Universal Robina, LT Beware: San Miguel Food Share Sale May Hurt
(Bloomberg) -- San Miguel Food and Beverage Inc.’s $619 million share sale may bring more pain to other Philippine peers.
Analysts say the sale would more than double the supply of San Miguel Food stock available for trading, attracting investors who so far have steered clear from it because of a lack of liquidity. That could mean they’d dump other consumer-staples companies such as Universal Robina Corp. and LT Group Inc. to raise cash for San Miguel Food.

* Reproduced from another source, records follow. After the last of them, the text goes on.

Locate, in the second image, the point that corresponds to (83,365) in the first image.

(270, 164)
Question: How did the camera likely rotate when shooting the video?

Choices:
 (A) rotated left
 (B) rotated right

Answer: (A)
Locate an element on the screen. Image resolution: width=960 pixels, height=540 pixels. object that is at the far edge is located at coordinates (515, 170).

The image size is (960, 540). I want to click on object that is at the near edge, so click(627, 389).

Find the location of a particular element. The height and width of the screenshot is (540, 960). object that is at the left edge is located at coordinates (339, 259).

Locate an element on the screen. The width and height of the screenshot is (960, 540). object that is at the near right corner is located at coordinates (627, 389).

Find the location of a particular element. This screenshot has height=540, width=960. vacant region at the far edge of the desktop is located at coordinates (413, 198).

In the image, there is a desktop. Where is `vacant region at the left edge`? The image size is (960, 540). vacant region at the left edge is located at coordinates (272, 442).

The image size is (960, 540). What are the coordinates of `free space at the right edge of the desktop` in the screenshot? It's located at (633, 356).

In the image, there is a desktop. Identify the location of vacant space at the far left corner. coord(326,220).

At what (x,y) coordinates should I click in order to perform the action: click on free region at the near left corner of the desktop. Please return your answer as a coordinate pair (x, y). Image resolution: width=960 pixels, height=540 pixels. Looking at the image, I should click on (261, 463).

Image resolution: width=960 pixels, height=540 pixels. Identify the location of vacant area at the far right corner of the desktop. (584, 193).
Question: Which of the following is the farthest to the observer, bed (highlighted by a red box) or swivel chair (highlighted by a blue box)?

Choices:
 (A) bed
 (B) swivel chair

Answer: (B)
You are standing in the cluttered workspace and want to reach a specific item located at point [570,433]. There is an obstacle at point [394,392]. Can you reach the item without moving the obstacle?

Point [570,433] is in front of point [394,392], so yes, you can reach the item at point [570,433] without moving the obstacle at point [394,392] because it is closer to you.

“Many clients are interested, and most are looking at switching rather than use new money to buy the stock -- particularly when the market is ugly,” said Rachelle Cruz, an analyst at AP Securities Inc. “Even when times are good, a sale this big is accommodated usually at the expense of other stocks,” she said.

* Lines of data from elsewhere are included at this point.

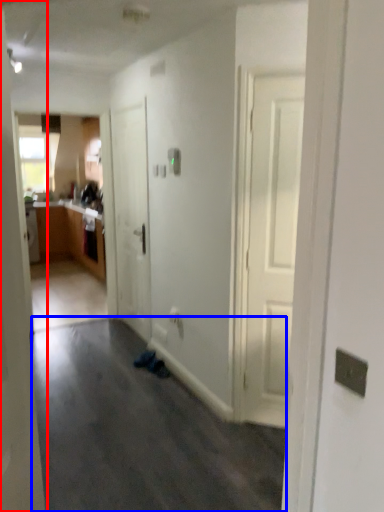 Question: Which of the following is the farthest to the observer, door (highlighted by a red box) or plain (highlighted by a blue box)?

Choices:
 (A) door
 (B) plain

Answer: (B) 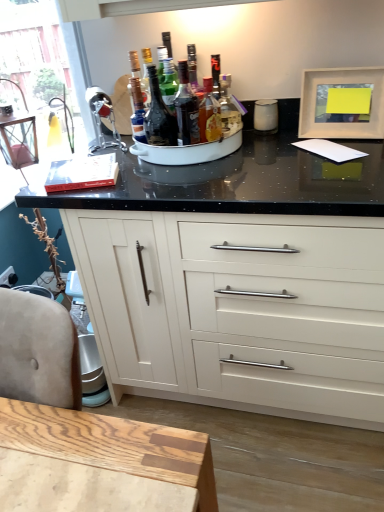 Question: Does translucent glass bottle at center, marked as the first bottle in a right-to-left arrangement, have a greater height compared to shiny dark glass bottle at center, marked as the second bottle in a left-to-right arrangement?

Choices:
 (A) yes
 (B) no

Answer: (B)

Question: From a real-world perspective, is translucent glass bottle at center, the 3th bottle in the left-to-right sequence, positioned over shiny dark glass bottle at center, marked as the second bottle in a left-to-right arrangement, based on gravity?

Choices:
 (A) yes
 (B) no

Answer: (B)

Question: Would you say translucent glass bottle at center, marked as the first bottle in a right-to-left arrangement, is outside shiny dark glass bottle at center, marked as the second bottle in a left-to-right arrangement?

Choices:
 (A) no
 (B) yes

Answer: (B)

Question: From the image's perspective, is translucent glass bottle at center, the 3th bottle in the left-to-right sequence, on top of shiny dark glass bottle at center, the second bottle positioned from the right?

Choices:
 (A) yes
 (B) no

Answer: (B)

Question: Is translucent glass bottle at center, the 3th bottle in the left-to-right sequence, positioned with its back to shiny dark glass bottle at center, marked as the second bottle in a left-to-right arrangement?

Choices:
 (A) no
 (B) yes

Answer: (A)

Question: Is translucent glass bottle at center, the 3th bottle in the left-to-right sequence, far from shiny dark glass bottle at center, the second bottle positioned from the right?

Choices:
 (A) yes
 (B) no

Answer: (B)

Question: Can you confirm if shiny dark glass bottle at center, marked as the second bottle in a left-to-right arrangement, is taller than translucent glass bottle at center, which is the 3th bottle from right to left?

Choices:
 (A) no
 (B) yes

Answer: (A)

Question: Is shiny dark glass bottle at center, the second bottle positioned from the right, shorter than translucent glass bottle at center, which is the 3th bottle from right to left?

Choices:
 (A) no
 (B) yes

Answer: (B)

Question: Is shiny dark glass bottle at center, marked as the second bottle in a left-to-right arrangement, further to camera compared to translucent glass bottle at center, which is the 3th bottle from right to left?

Choices:
 (A) yes
 (B) no

Answer: (B)

Question: Can we say shiny dark glass bottle at center, marked as the second bottle in a left-to-right arrangement, lies outside translucent glass bottle at center, which is the 3th bottle from right to left?

Choices:
 (A) yes
 (B) no

Answer: (A)

Question: Is the depth of shiny dark glass bottle at center, the second bottle positioned from the right, less than that of translucent glass bottle at center, which is the 3th bottle from right to left?

Choices:
 (A) yes
 (B) no

Answer: (A)

Question: Is shiny dark glass bottle at center, marked as the second bottle in a left-to-right arrangement, positioned with its back to translucent glass bottle at center, which is the 3th bottle from right to left?

Choices:
 (A) yes
 (B) no

Answer: (B)

Question: Is translucent glass bottle at center, which is the 1th bottle in left-to-right order, wider than shiny dark glass bottle at center, marked as the second bottle in a left-to-right arrangement?

Choices:
 (A) yes
 (B) no

Answer: (B) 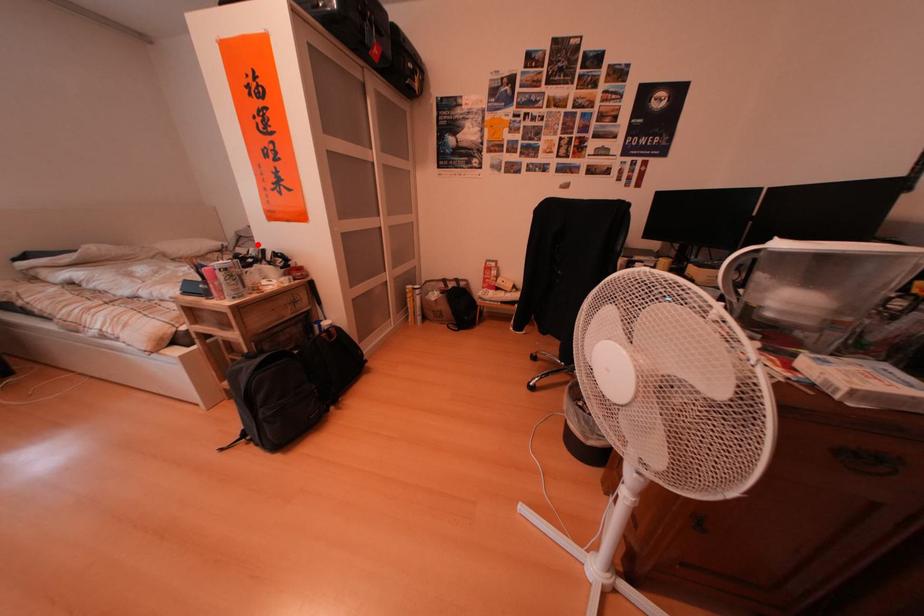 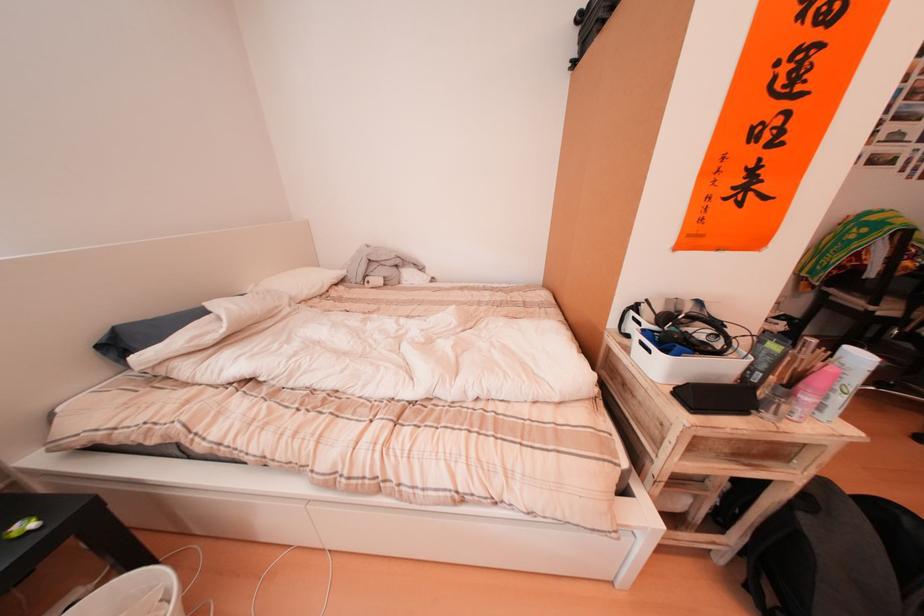 Question: I am providing you with two images of the same scene from different viewpoints. Image1 has a red point marked. In image2, the corresponding 3D location appears at what relative position? Reply with the corresponding letter.

Choices:
 (A) Closer
 (B) Farther

Answer: (A)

San Miguel Corp. has started taking orders to trim its 95.9 percent stake in San Miguel Food after cutting the offering size and price amid a market slump. The sale, coming about a year after the parent company started merging its food and drinks ventures, will expand San Miguel Food’s public float to at least 10 percent from 4.12 percent of total outstanding shares -- currently the least among Philippine peers.
The selling price range indicates a valuation of 22 to 25 times estimated profits in the next year, cheaper than rival Universal Robina’s 28, according to data compiled by Bloomberg. The stock could then also be included in the nation’s benchmark Philippine Stock Exchange Index and even in global equity gauges should San Miguel make more shares available. That would add pressure on other consumer peers that have sunk this year on concern that higher inflation and a weaker peso will squeeze margins.
“This is not only about buying the biggest Philippine consumer company at a lower price,” said Gerard Abad, the chief investment officer at AB Capital & Investment Corp. He’s considering adding to his San Miguel Food holdings. “Based on earnings outlook, return on equity and valuation, San Miguel Food now stands out as the safest among consumer plays.”
Rizal Commercial Banking Corp.’s Reginald Reyes says switching from Universal Robina and LT Group may mean missing out on gains in the short term -- the decline in Universal Robina’s coffee sales is slowing, while LT Group’s cigarette venture is now able to increase prices after a state clamp down on smuggling and illicit trade. Still, down the line he prefers San Miguel Food.
“I am still more bullish on San Miguel Food versus other consumer companies because it has more growth potential over the long term,” said Reyes, a trader at Rizal. “There are more short-term opportunities from those two other names because of their recovery stories, while one will wait longer for San Miguel Food as the market digests the share sale.”